● What the task requires
The required output is an exact copy of the lines from the one containing "SZCZOTECZKA" through the end of the entries below, with pictures removed.

Top of The input

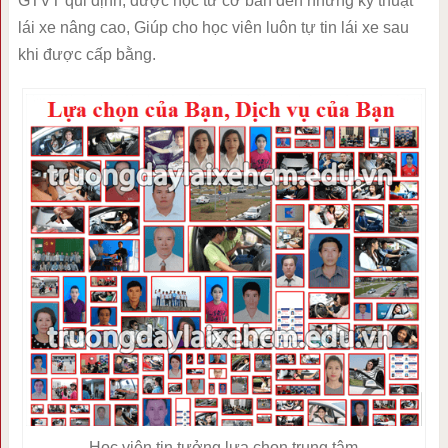
GTVT qui định, được học từ cơ bản đến những kỹ thuật
lái xe nâng cao, Giúp cho học viên luôn tự tin lái xe sau
khi được cấp bằng.
Học viên tin tưởng lựa chọn trung tâm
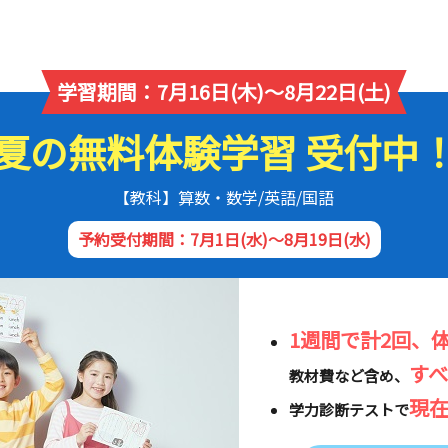
学習期間：7月16日(木)～8月22日(土)
夏の無料体験学習 受付中
【教科】算数・数学/英語/国語
予約受付期間：7月1日(水)～8月19日(水)
1週間で計2回、
す
教材費など含め、
現
学力診断テストで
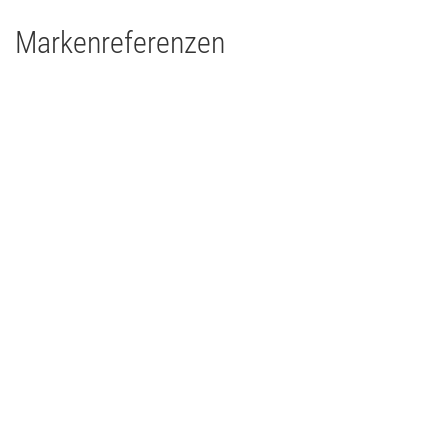
Markenreferenzen
Kraftwerk Mitte - Dresden
Theater
2017
Deutschland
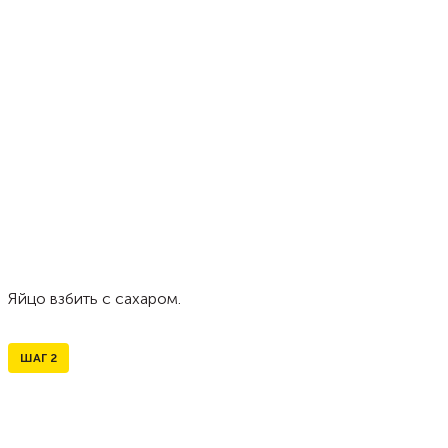
Яйцо взбить с сахаром.
ШАГ
2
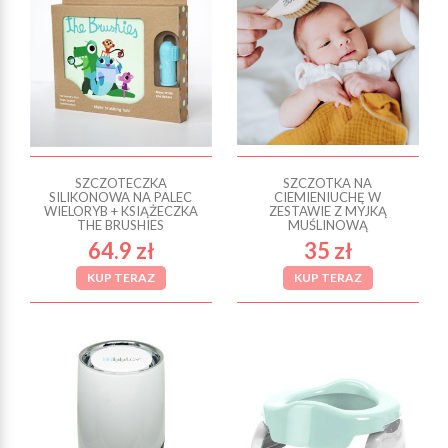
SZCZOTECZKA
SZCZOTKA NA
SILIKONOWA NA PALEC
CIEMIENIUCHĘ W
WIELORYB + KSIĄŻECZKA
ZESTAWIE Z MYJKĄ
THE BRUSHIES
MUŚLINOWĄ
64.9 zł
35 zł
KUP TERAZ
KUP TERAZ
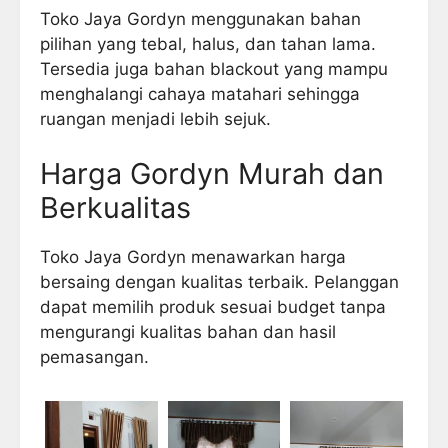
Toko Jaya Gordyn menggunakan bahan
pilihan yang tebal, halus, dan tahan lama.
Tersedia juga bahan blackout yang mampu
menghalangi cahaya matahari sehingga
ruangan menjadi lebih sejuk.
Harga Gordyn Murah dan
Berkualitas
Toko Jaya Gordyn menawarkan harga
bersaing dengan kualitas terbaik. Pelanggan
dapat memilih produk sesuai budget tanpa
mengurangi kualitas bahan dan hasil
pemasangan.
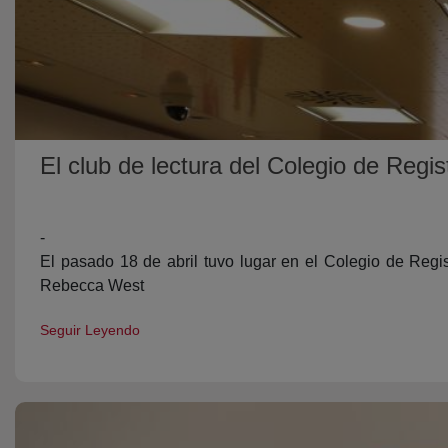
El club de lectura del Colegio de Regi
-
El pasado 18 de abril tuvo lugar en el Colegio de Regi
Rebecca West
Seguir Leyendo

Bottom of The input

● Answer to this task
SZCZOTECZKA
SZCZOTKA NA
SILIKONOWA NA PALEC
CIEMIENIUCHĘ W
WIELORYB + KSIĄŻECZKA
ZESTAWIE Z MYJKĄ
THE BRUSHIES
MUŚLINOWĄ
64.9 zł
35 zł
KUP TERAZ
KUP TERAZ
Toko Jaya Gordyn menggunakan bahan
pilihan yang tebal, halus, dan tahan lama.
Tersedia juga bahan blackout yang mampu
menghalangi cahaya matahari sehingga
ruangan menjadi lebih sejuk.
Harga Gordyn Murah dan
Berkualitas
Toko Jaya Gordyn menawarkan harga
bersaing dengan kualitas terbaik. Pelanggan
dapat memilih produk sesuai budget tanpa
mengurangi kualitas bahan dan hasil
pemasangan.
El club de lectura del Colegio de Regi
-
El pasado 18 de abril tuvo lugar en el Colegio de Regi
Rebecca West
Seguir Leyendo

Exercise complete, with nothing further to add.